Supporters of Anjem Choudary’s al-Muhajiroun group carried out atrocities including the London Bridge attack, 7/7 London bombings and murder of Lee Rigby, and many have fought for Isis, al-Qaeda and the Taliban abroad.
Choudary is among several activists released from prison in the past six months, as well as men who canvassed support for Isis on Oxford Street and members of a terror cell that plotted to bomb the London Stock Exchange in 2010.
The head of national counterterror policing said officers were working to disrupt terrorist activity by al-Muhajiroun, which has shown itself to be adept at surviving past crackdowns.
The warning comes as debate rages over the potential danger posed by teenage “jihadi bride” Shamima Begum and other Isis members who want to return to the UK.
A report by counterextremist group Hope Not Hate said al-Muhajiroun was “stirring back into life” after two years of relative silence while key members were in prison.
Chief executive Nick Lowles told The Independent: “The release of some of their more prominent activists, albeit on strict controls, appears to be galvanising some younger supporters into re-establishing street stalls and other public activities.
“While a mere shadow of its former self, al-Muhajiroun still has the potential to cause havoc.”
The group’s annual State of Hate report said supporters have recently been seen at street preaching stalls in east London, made appearances at Speakers Corner in Hyde Park and started new social media accounts.
Ricardo McFarlane, who was filmed alongside London Bridge ringleader Khuram Butt, future Isis executioner Siddhartha Dhar and other al-Muhajiroun members in 2015, was seen by The Independent debating Islam with Tommy Robinson supporters outside the Old Bailey in September.
Hope Not Hate says al-Muhajiroun units are currently active in parts of London, Luton and Derby, with smaller numbers of supporters in Birmingham, Leicester and Slough.
Metropolitan Police assistant commissioner Neil Basu, the head of UK counterterror policing, said members would not be allowed to incite terrorism, or exploit social problems and tensions.
“We are working closely with police forces across the UK to help officers identify and disrupt al-Muhajiroun activity, so we can deprive them of any opportunity to recruit new members or function effectively as a group,” he told The Independent.
“Alongside our partners in policing, government and the security services, we will work determinedly to prevent them from regrouping, or having any opportunity to disseminate their beliefs of intolerance, hatred and violence to the public.”
Mr Lowles called al-Muhajiroun “Britain’s most proliﬁc and dangerous extremist group” and warned that while Choudary and co-defendant Mizanur Rahman are under tight licence conditions, their release could inspire other fanatics.

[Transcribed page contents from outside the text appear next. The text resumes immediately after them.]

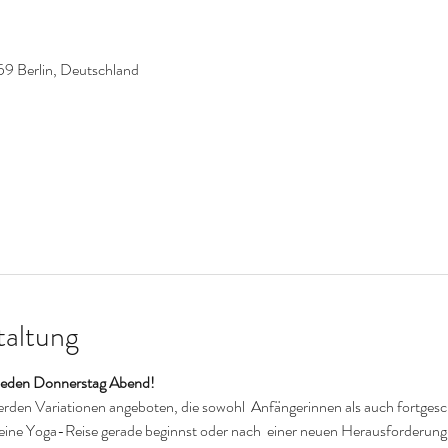
59 Berlin, Deutschland
taltung
, jeden Donnerstag Abend!
werden Variationen angeboten, die sowohl  Anfängerinnen als auch fortgesc
deine Yoga-Reise gerade beginnst oder nach  einer neuen Herausforderung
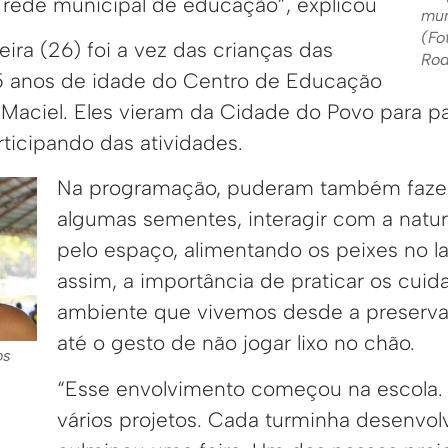
rede municipal de educação”, explicou
mun
(Fo
eira (26) foi a vez das crianças das
Rod
5 anos de idade do Centro de Educação
a Maciel. Eles vieram da Cidade do Povo para 
articipando das atividades.
Na programação, puderam também fazer 
algumas sementes, interagir com a natu
pelo espaço, alimentando os peixes no 
assim, a importância de praticar os cui
ambiente que vivemos desde a preservaç
até o gesto de não jogar lixo no chão.
os
“Esse envolvimento começou na escola.
vários projetos. Cada turminha desenvol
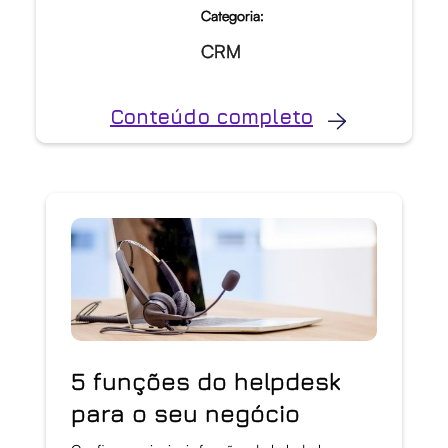
Categoria:
CRM
Conteúdo completo
5 funções do helpdesk
para o seu negócio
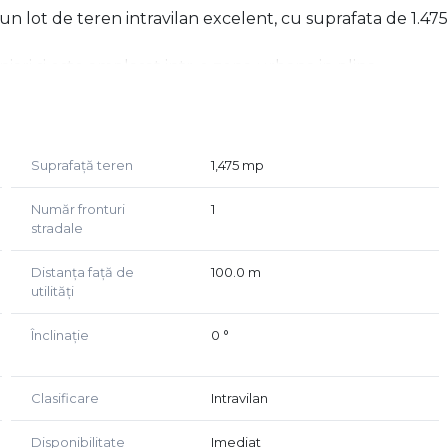
n lot de teren intravilan excelent, cu suprafata de 1.475
iari si este amplasat intr-o zona urbana in plina
tura rutiera, mijloace de transport in comun, unitati de
al pentru construirea unor case idividuale sau tip duplex
Suprafață teren
1,475 mp
Număr fronturi
1
stradale
Distanța față de
100.0 m
ponibile in imediata proximitate
utilități
Înclinație
0 °
inte individuale
Clasificare
Intravilan
Disponibilitate
Imediat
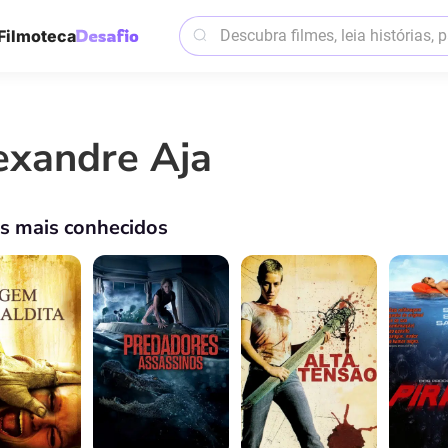
Filmoteca
exandre Aja
os mais conhecidos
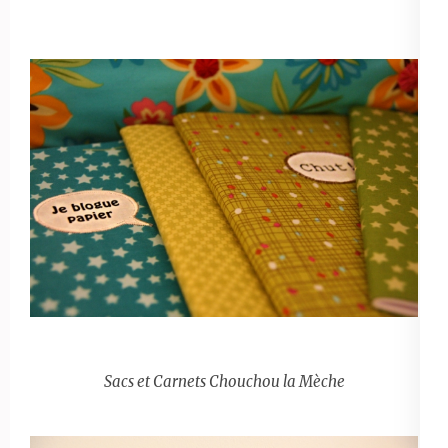
Sacs et Carnets Chouchou la Mèche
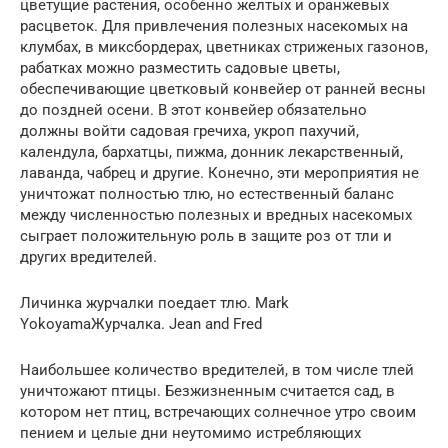
цветущие растения, особенно желтых и оранжевых
расцветок. Для привлечения полезных насекомых на
клумбах, в миксбордерах, цветниках стриженых газонов,
рабатках можно разместить садовые цветы,
обеспечивающие цветковый конвейер от ранней весны
до поздней осени. В этот конвейер обязательно
должны войти садовая гречиха, укроп пахучий,
календула, бархатцы, пижма, донник лекарственный,
лаванда, чабрец и другие. Конечно, эти мероприятия не
уничтожат полностью тлю, но естественный баланс
между численностью полезных и вредных насекомых
сыграет положительную роль в защите роз от тли и
других вредителей.
Личинка журчалки поедает тлю. Mark
YokoyamaЖурчалка. Jean and Fred
Наибольшее количество вредителей, в том числе тлей
уничтожают птицы. Безжизненным считается сад, в
котором нет птиц, встречающих солнечное утро своим
пением и целые дни неутомимо истребляющих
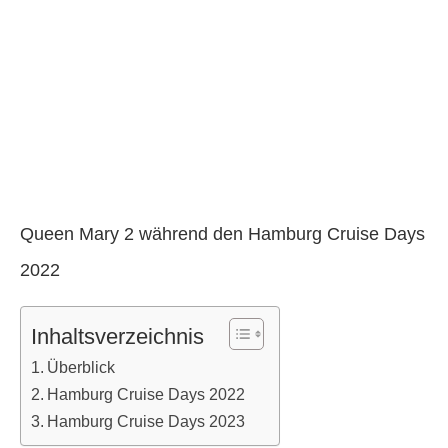
Queen Mary 2 während den Hamburg Cruise Days
2022
Inhaltsverzeichnis
Überblick
Hamburg Cruise Days 2022
Hamburg Cruise Days 2023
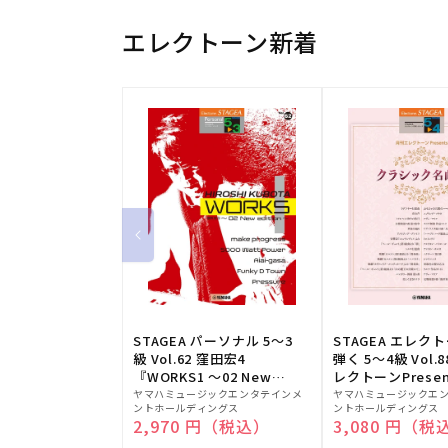
エレクトーン新着
STAGEA パーソナル 5～3
STAGEA エレク
級 Vol.62 窪田宏4
弾く 5～4級 Vol.
『WORKS1 ～02 New
レクトーンPresen
販
edition～』
販
シック名曲集
ヤマハミュージックエンタテインメ
ヤマハミュージックエ
ントホールディングス
ントホールディングス
売
売
通常価格
2,970 円（税込）
通常価格
3,080 円（税
元:
元:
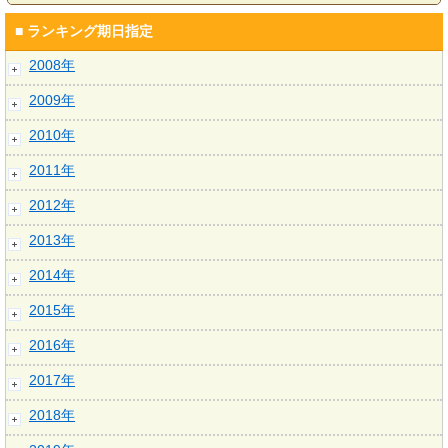
■ ランキング期日指定
2008年
2009年
2010年
2011年
2012年
2013年
2014年
2015年
2016年
2017年
2018年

Some members have served multiple prison sentences for extremist activities, being freed only to reconnect with fellow Islamists and be prosecuted again.
There are concerns about the effectiveness of deradicalisation efforts in prison, and authorities' capacity to monitor the rising number of terror convicts being freed.
Dr Michael Kenney, a University of Pittsburgh professor who spent time embedded with al-Muhajiroun, confirmed that some members were “remobilising to continue their activism” on the streets and online.
“Al-Muhajiroun has bounced back from previous government crackdowns,” he added. “Over the years, numerous leading and veteran activists have reengaged once they completed their prison sentences and parole conditions.
“Rather than turning the most dedicated activists away from al-Muhajiroun, arrest, incarceration and administrative controls often strengthens their commitment to the cause.”
Dr Kenney, author of The Islamic State in Britain, predicted some recently released extremists will restart their activities when licence conditions expire.
“I also suspect that some people will have had enough of al-Muhajiroun and its brand of high-risk activism, and likely move on with their lives,” he added.
“The challenge for the authorities is how to handle activists who subscribe to extreme beliefs, but who express them through peaceful, lawful activism.”
Al-Muhajiroun was once known for its provocative protests, such as the 2010 poppy burning, but retreated to private “halaqah” study groups following police crackdowns.
The group was first banned in 2006, making membership a terror offence, but it re-emerged under numerous new names including Islam4UK and Muslims Against Crusades to evade the law.
David Videcette, a former counterterrorism detective in the Metropolitan Police who investigated the group in the 2000s, said they “operated on right on the periphery of the law”.
“Choudary eventually got caught for offering support to Isis but the group continually morphs – we need to target individuals," he warned.
"If we targeted the individuals associated with the 7/7 bombings and, 21/7 plot at an earlier stage, we would have been in a much better position now.”
A Prison Service spokesperson said: “All terror offenders released on licence are subject to very restrictive conditions, and can be recalled to prison if they breach them.”